Reading on, they found (only) "four articles that explored and found evidence for the capacity of reptiles to feel pleasure, emotion, and anxiety." I scanned the references and couldn't pick out which those might me, so I can't comment on this evidence. Those four articles might be interesting, but since only four of the articles in all of "four journal databases (ScienceDirect, BioOne, Ingenta Connect, and MDPI) and one open-access journal (PlosOne)" found this, that's a bit tentative.

Full disclaimer: I think that caring properly for captive animals is important and should be promoted, and I also think that at least all vertebrate animals are sentient and feel pain and should not be caused to suffer. I just don't think this article (the Psy Today one, or the one in the journal "Animals") helps.
 
Thanks for the synopsis, John.
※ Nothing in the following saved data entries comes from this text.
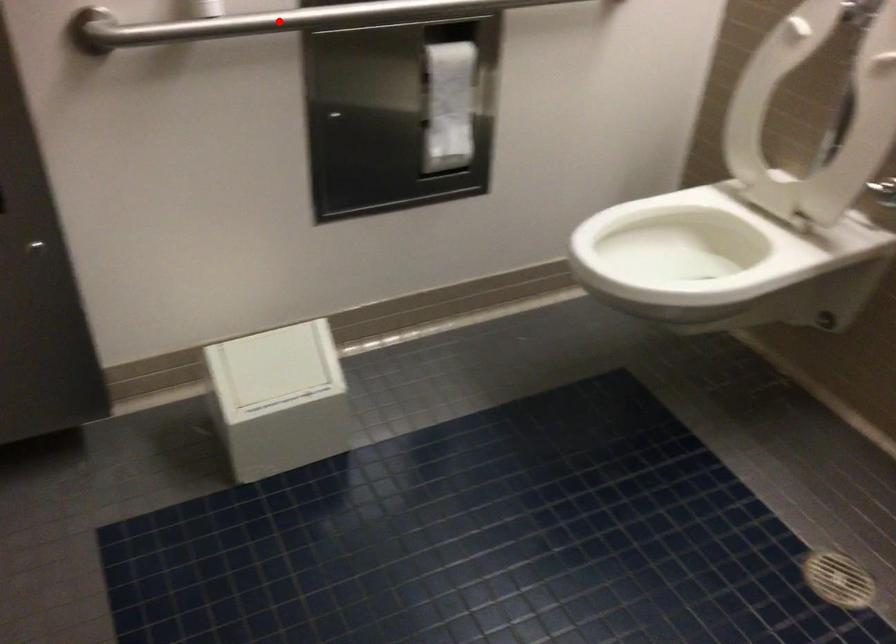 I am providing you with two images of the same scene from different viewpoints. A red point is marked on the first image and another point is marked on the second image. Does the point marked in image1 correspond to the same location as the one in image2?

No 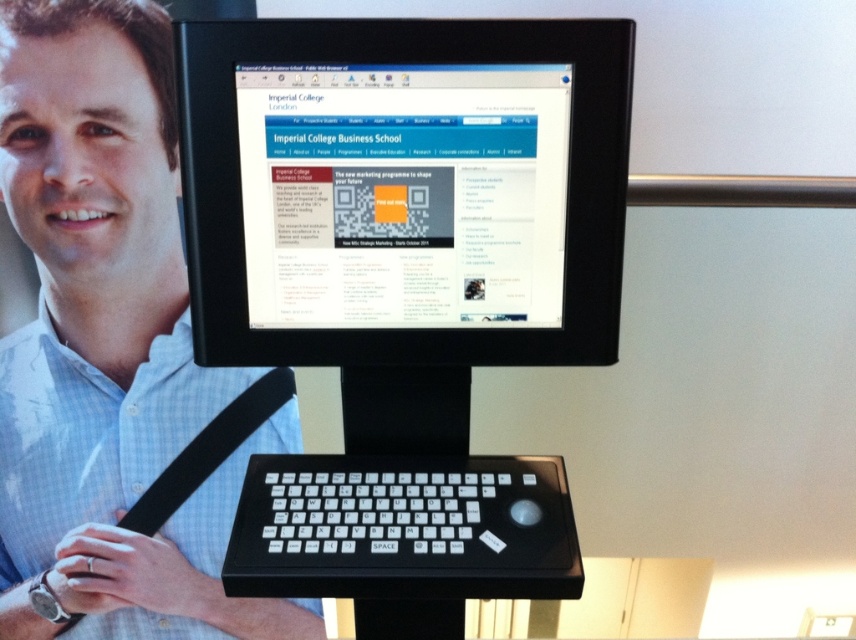 Does black plastic monitor at center have a greater width compared to matte black keyboard at lower center?

Yes, black plastic monitor at center is wider than matte black keyboard at lower center.

Between point (289, 200) and point (15, 40), which one is positioned in front?

Positioned in front is point (289, 200).

Image resolution: width=856 pixels, height=640 pixels. Describe the element at coordinates (403, 285) in the screenshot. I see `black plastic monitor at center` at that location.

Identify the location of black plastic monitor at center. (403, 285).

Is black plastic monitor at center to the right of black plastic keyboard at center from the viewer's perspective?

Incorrect, black plastic monitor at center is not on the right side of black plastic keyboard at center.

Is black plastic monitor at center closer to the viewer compared to black plastic keyboard at center?

No, it is not.

Who is more distant from viewer, (468, 113) or (515, 579)?

Point (468, 113)

Where is `black plastic monitor at center`? The width and height of the screenshot is (856, 640). black plastic monitor at center is located at coordinates tap(403, 285).

Consider the image. Does matte black keyboard at lower center appear on the right side of black plastic keyboard at center?

In fact, matte black keyboard at lower center is to the left of black plastic keyboard at center.

Measure the distance between matte black keyboard at lower center and camera.

matte black keyboard at lower center and camera are 3.76 feet apart.

Which is in front, point (152, 172) or point (397, 512)?

Positioned in front is point (397, 512).

Locate an element on the screen. The height and width of the screenshot is (640, 856). matte black keyboard at lower center is located at coordinates 110,342. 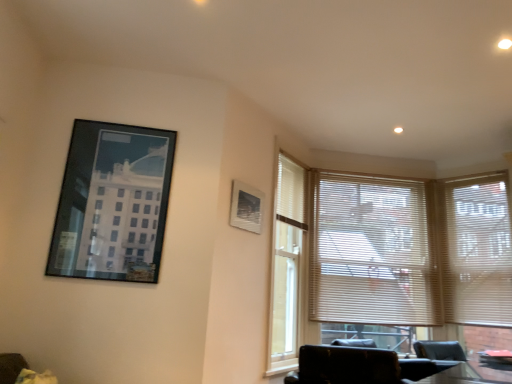 Describe the element at coordinates (113, 203) in the screenshot. I see `matte black picture frame at upper left, the first picture frame from the left` at that location.

What is the approximate width of white blinds at right, the 1th window blind positioned from the right?

white blinds at right, the 1th window blind positioned from the right, is 3.61 inches in width.

Describe the element at coordinates (477, 251) in the screenshot. I see `white blinds at right, placed as the second window blind when sorted from left to right` at that location.

Identify the location of black leather chair at lower right. pos(360,366).

The height and width of the screenshot is (384, 512). Find the location of `matte white picture frame at upper center, which appears as the second picture frame when viewed from the left`. matte white picture frame at upper center, which appears as the second picture frame when viewed from the left is located at coordinates (246, 207).

Find the location of a particular element. beige/wooden blinds at center, the 2th window blind positioned from the right is located at coordinates (373, 251).

Which is more to the right, beige/wooden blinds at center, which appears as the 1th window blind when viewed from the left, or white blinds at right, placed as the second window blind when sorted from left to right?

white blinds at right, placed as the second window blind when sorted from left to right, is more to the right.

How different are the orientations of beige/wooden blinds at center, which appears as the 1th window blind when viewed from the left, and white blinds at right, the 1th window blind positioned from the right, in degrees?

The angular difference between beige/wooden blinds at center, which appears as the 1th window blind when viewed from the left, and white blinds at right, the 1th window blind positioned from the right, is 50.3 degrees.

Is white blinds at right, placed as the second window blind when sorted from left to right, at the back of beige/wooden blinds at center, which appears as the 1th window blind when viewed from the left?

beige/wooden blinds at center, which appears as the 1th window blind when viewed from the left, does not have its back to white blinds at right, placed as the second window blind when sorted from left to right.

From the image's perspective, between beige/wooden blinds at center, the 2th window blind positioned from the right, and white blinds at right, placed as the second window blind when sorted from left to right, which one is located above?

From the image's view, white blinds at right, placed as the second window blind when sorted from left to right, is above.

In the scene shown: Does beige/wooden blinds at center, the 2th window blind positioned from the right, contain black leather chair at lower right?

No, black leather chair at lower right is not surrounded by beige/wooden blinds at center, the 2th window blind positioned from the right.

Does beige/wooden blinds at center, the 2th window blind positioned from the right, have a greater height compared to black leather chair at lower right?

Correct, beige/wooden blinds at center, the 2th window blind positioned from the right, is much taller as black leather chair at lower right.

Is beige/wooden blinds at center, which appears as the 1th window blind when viewed from the left, closer to the viewer compared to black leather chair at lower right?

No, it is behind black leather chair at lower right.

Where is `chair below the beige/wooden blinds at center, which appears as the 1th window blind when viewed from the left (from the image's perspective)`? The width and height of the screenshot is (512, 384). chair below the beige/wooden blinds at center, which appears as the 1th window blind when viewed from the left (from the image's perspective) is located at coordinates 360,366.

Between black leather chair at lower right and white blinds at right, the 1th window blind positioned from the right, which one appears on the right side from the viewer's perspective?

white blinds at right, the 1th window blind positioned from the right.

Considering the sizes of black leather chair at lower right and white blinds at right, the 1th window blind positioned from the right, in the image, is black leather chair at lower right wider or thinner than white blinds at right, the 1th window blind positioned from the right,?

Considering their sizes, black leather chair at lower right looks broader than white blinds at right, the 1th window blind positioned from the right.

Is black leather chair at lower right oriented towards white blinds at right, placed as the second window blind when sorted from left to right?

No, black leather chair at lower right is not facing towards white blinds at right, placed as the second window blind when sorted from left to right.

From the image's perspective, which object appears higher, black leather chair at lower right or white blinds at right, the 1th window blind positioned from the right?

white blinds at right, the 1th window blind positioned from the right, from the image's perspective.

Is point (356, 321) in front of point (258, 195)?

No, (356, 321) is behind (258, 195).

From the image's perspective, starting from the beige/wooden blinds at center, the 2th window blind positioned from the right, which picture frame is the 1st one above? Please provide its 2D coordinates.

[(246, 207)]

From the picture: Does beige/wooden blinds at center, which appears as the 1th window blind when viewed from the left, have a lesser width compared to matte white picture frame at upper center, positioned as the first picture frame in back-to-front order?

No.

From a real-world perspective, is matte black picture frame at upper left, which appears as the first picture frame when viewed from the front, beneath matte white picture frame at upper center, positioned as the first picture frame in back-to-front order?

Yes, from a real-world perspective, matte black picture frame at upper left, which appears as the first picture frame when viewed from the front, is below matte white picture frame at upper center, positioned as the first picture frame in back-to-front order.

Is matte black picture frame at upper left, the first picture frame from the left, positioned beyond the bounds of matte white picture frame at upper center, the first picture frame viewed from the right?

That's correct, matte black picture frame at upper left, the first picture frame from the left, is outside of matte white picture frame at upper center, the first picture frame viewed from the right.

Consider the image. Considering the relative sizes of matte black picture frame at upper left, which appears as the second picture frame when viewed from the right, and matte white picture frame at upper center, the first picture frame viewed from the right, in the image provided, is matte black picture frame at upper left, which appears as the second picture frame when viewed from the right, thinner than matte white picture frame at upper center, the first picture frame viewed from the right,?

Incorrect, the width of matte black picture frame at upper left, which appears as the second picture frame when viewed from the right, is not less than that of matte white picture frame at upper center, the first picture frame viewed from the right.

From the picture: Who is bigger, matte black picture frame at upper left, which appears as the second picture frame when viewed from the right, or matte white picture frame at upper center, which appears as the second picture frame when viewed from the left?

matte black picture frame at upper left, which appears as the second picture frame when viewed from the right.

Can you tell me how much white blinds at right, the 1th window blind positioned from the right, and matte white picture frame at upper center, positioned as the first picture frame in back-to-front order, differ in facing direction?

101 degrees separate the facing orientations of white blinds at right, the 1th window blind positioned from the right, and matte white picture frame at upper center, positioned as the first picture frame in back-to-front order.

Considering the relative sizes of white blinds at right, placed as the second window blind when sorted from left to right, and matte white picture frame at upper center, which appears as the second picture frame when viewed from the left, in the image provided, is white blinds at right, placed as the second window blind when sorted from left to right, wider than matte white picture frame at upper center, which appears as the second picture frame when viewed from the left,?

Indeed, white blinds at right, placed as the second window blind when sorted from left to right, has a greater width compared to matte white picture frame at upper center, which appears as the second picture frame when viewed from the left.

Could you tell me if white blinds at right, the 1th window blind positioned from the right, is facing matte white picture frame at upper center, which appears as the second picture frame when viewed from the left?

No, white blinds at right, the 1th window blind positioned from the right, is not turned towards matte white picture frame at upper center, which appears as the second picture frame when viewed from the left.

Can you confirm if white blinds at right, placed as the second window blind when sorted from left to right, is bigger than matte white picture frame at upper center, the first picture frame viewed from the right?

Correct, white blinds at right, placed as the second window blind when sorted from left to right, is larger in size than matte white picture frame at upper center, the first picture frame viewed from the right.

Between matte white picture frame at upper center, the first picture frame viewed from the right, and matte black picture frame at upper left, which ranks as the 2th picture frame in back-to-front order, which one has less height?

matte white picture frame at upper center, the first picture frame viewed from the right, is shorter.

From the picture: Does matte white picture frame at upper center, the first picture frame viewed from the right, have a larger size compared to matte black picture frame at upper left, which appears as the first picture frame when viewed from the front?

Incorrect, matte white picture frame at upper center, the first picture frame viewed from the right, is not larger than matte black picture frame at upper left, which appears as the first picture frame when viewed from the front.

Considering the relative sizes of matte white picture frame at upper center, positioned as the first picture frame in back-to-front order, and matte black picture frame at upper left, which appears as the first picture frame when viewed from the front, in the image provided, is matte white picture frame at upper center, positioned as the first picture frame in back-to-front order, wider than matte black picture frame at upper left, which appears as the first picture frame when viewed from the front,?

In fact, matte white picture frame at upper center, positioned as the first picture frame in back-to-front order, might be narrower than matte black picture frame at upper left, which appears as the first picture frame when viewed from the front.

You are a GUI agent. You are given a task and a screenshot of the screen. Output one action in this format:
    pyautogui.click(x=<x>, y=<y>)
    Task: Click on the picture frame below the matte black picture frame at upper left, which ranks as the 2th picture frame in back-to-front order (from the image's perspective)
    This screenshot has width=512, height=384.
    Given the screenshot: What is the action you would take?
    pyautogui.click(x=246, y=207)

I want to click on window blind that appears on the right of beige/wooden blinds at center, which appears as the 1th window blind when viewed from the left, so click(477, 251).

The height and width of the screenshot is (384, 512). Find the location of `the 1st window blind positioned above the black leather chair at lower right (from a real-world perspective)`. the 1st window blind positioned above the black leather chair at lower right (from a real-world perspective) is located at coordinates (373, 251).

Which object lies further to the anchor point matte black picture frame at upper left, which ranks as the 2th picture frame in back-to-front order, black leather chair at lower right or beige/wooden blinds at center, the 2th window blind positioned from the right?

beige/wooden blinds at center, the 2th window blind positioned from the right, is further to matte black picture frame at upper left, which ranks as the 2th picture frame in back-to-front order.

Which object lies further to the anchor point white blinds at right, placed as the second window blind when sorted from left to right, black leather chair at lower right or matte black picture frame at upper left, which appears as the first picture frame when viewed from the front?

matte black picture frame at upper left, which appears as the first picture frame when viewed from the front.

In the scene shown: From the image, which object appears to be nearer to matte white picture frame at upper center, the first picture frame viewed from the right, matte black picture frame at upper left, which ranks as the 2th picture frame in back-to-front order, or black leather chair at lower right?

The object closer to matte white picture frame at upper center, the first picture frame viewed from the right, is matte black picture frame at upper left, which ranks as the 2th picture frame in back-to-front order.

Considering their positions, is black leather chair at lower right positioned closer to matte black picture frame at upper left, which ranks as the 2th picture frame in back-to-front order, than white blinds at right, the 1th window blind positioned from the right?

black leather chair at lower right is closer to matte black picture frame at upper left, which ranks as the 2th picture frame in back-to-front order.

Based on their spatial positions, is beige/wooden blinds at center, which appears as the 1th window blind when viewed from the left, or white blinds at right, placed as the second window blind when sorted from left to right, further from matte white picture frame at upper center, positioned as the first picture frame in back-to-front order?

white blinds at right, placed as the second window blind when sorted from left to right, is further to matte white picture frame at upper center, positioned as the first picture frame in back-to-front order.

When comparing their distances from matte black picture frame at upper left, which ranks as the 2th picture frame in back-to-front order, does beige/wooden blinds at center, which appears as the 1th window blind when viewed from the left, or matte white picture frame at upper center, positioned as the second picture frame in front-to-back order, seem closer?

matte white picture frame at upper center, positioned as the second picture frame in front-to-back order.

From the image, which object appears to be farther from white blinds at right, placed as the second window blind when sorted from left to right, matte black picture frame at upper left, which appears as the first picture frame when viewed from the front, or black leather chair at lower right?

matte black picture frame at upper left, which appears as the first picture frame when viewed from the front, lies further to white blinds at right, placed as the second window blind when sorted from left to right, than the other object.

Considering their positions, is matte white picture frame at upper center, which appears as the second picture frame when viewed from the left, positioned further to beige/wooden blinds at center, the 2th window blind positioned from the right, than black leather chair at lower right?

black leather chair at lower right is further to beige/wooden blinds at center, the 2th window blind positioned from the right.

Where is `picture frame between matte black picture frame at upper left, which appears as the second picture frame when viewed from the right, and black leather chair at lower right, in the horizontal direction`? The width and height of the screenshot is (512, 384). picture frame between matte black picture frame at upper left, which appears as the second picture frame when viewed from the right, and black leather chair at lower right, in the horizontal direction is located at coordinates (246, 207).

In order to click on chair located between matte white picture frame at upper center, positioned as the second picture frame in front-to-back order, and white blinds at right, the 1th window blind positioned from the right, in the left-right direction in this screenshot , I will do `click(360, 366)`.

What are the coordinates of `picture frame between matte black picture frame at upper left, the first picture frame from the left, and beige/wooden blinds at center, which appears as the 1th window blind when viewed from the left, from left to right` in the screenshot? It's located at (246, 207).

Where is `chair situated between matte black picture frame at upper left, the first picture frame from the left, and beige/wooden blinds at center, which appears as the 1th window blind when viewed from the left, from left to right`? This screenshot has height=384, width=512. chair situated between matte black picture frame at upper left, the first picture frame from the left, and beige/wooden blinds at center, which appears as the 1th window blind when viewed from the left, from left to right is located at coordinates (360, 366). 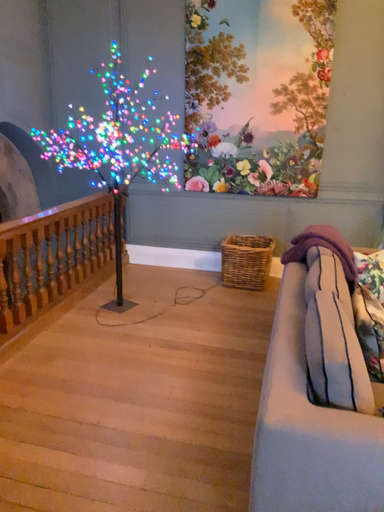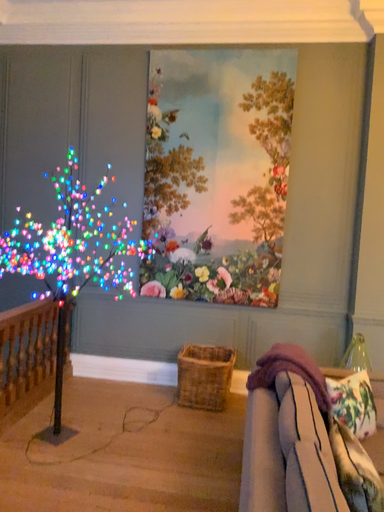 Question: How did the camera likely rotate when shooting the video?

Choices:
 (A) rotated downward
 (B) rotated upward

Answer: (B) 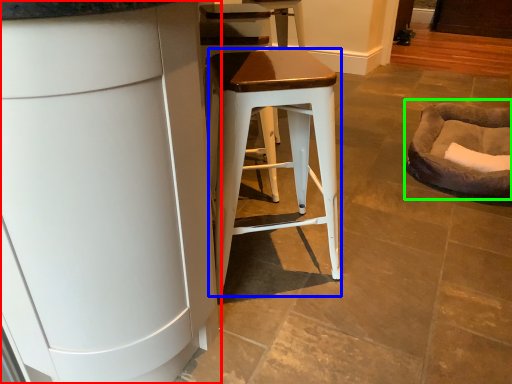 Question: Estimate the real-world distances between objects in this image. Which object is farther from cabinetry (highlighted by a red box), stool (highlighted by a blue box) or bean bag chair (highlighted by a green box)?

Choices:
 (A) stool
 (B) bean bag chair

Answer: (B) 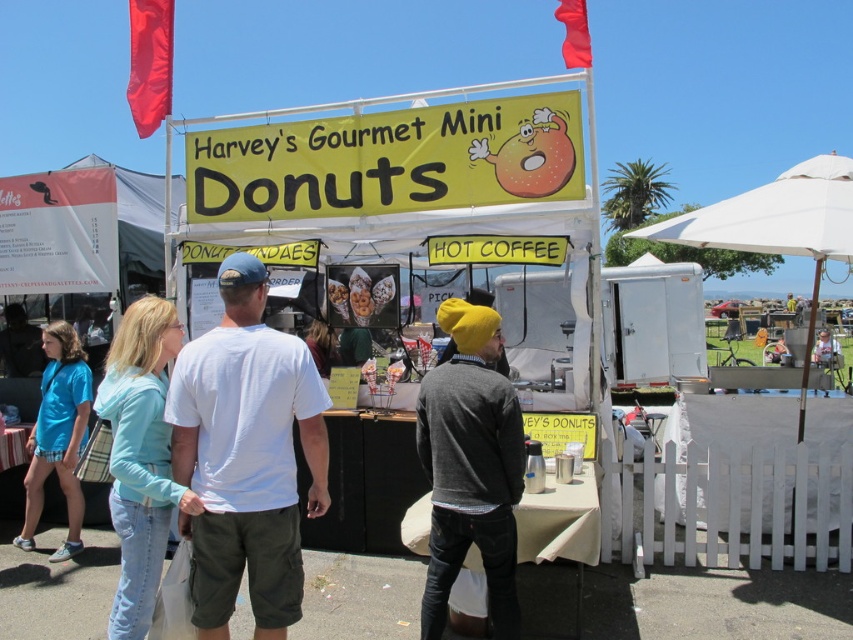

I suspected the study was crap from the title alone, because mammalian emotions are hard enough to quantify, let alone presume that emotional states of reptiles are the same. I haven't had time to read the paper yet but that is irritating. It's like that terrible study that came out last year talking about snake housing. Every image in their paper was taken by PETA and their sample size was absolute crap, no experimental design or anything.

It's disappointing these papers get published. It's not even science, it's just anthromorphication fluff.
 
I suspected the study was crap from the title alone, because mammalian emotions are hard enough to quantify, let alone presume that emotional states of reptiles are the same.

Yup, this is what set off my BS detector, too.

Luckily in this case it is pretty easy to show the weak reasoning and bias of the journal article, and clickbaity inaccuracy of the magazine article. Sometimes it takes a whole lot of scientific knowledge (which I don't have) to uncover this stuff.

It is fair to say that in most cases a person ought to go to the original journal article to confirm the claims of a magazine or news article; even where there isn't some intentional hoodwinking going on, I don't think that most journalists can interpret scientific journal articles very well (no criticism there -- good journalists are crucial to a well-functioning society; I just think scientific research has gotten too rarified to simplify readily).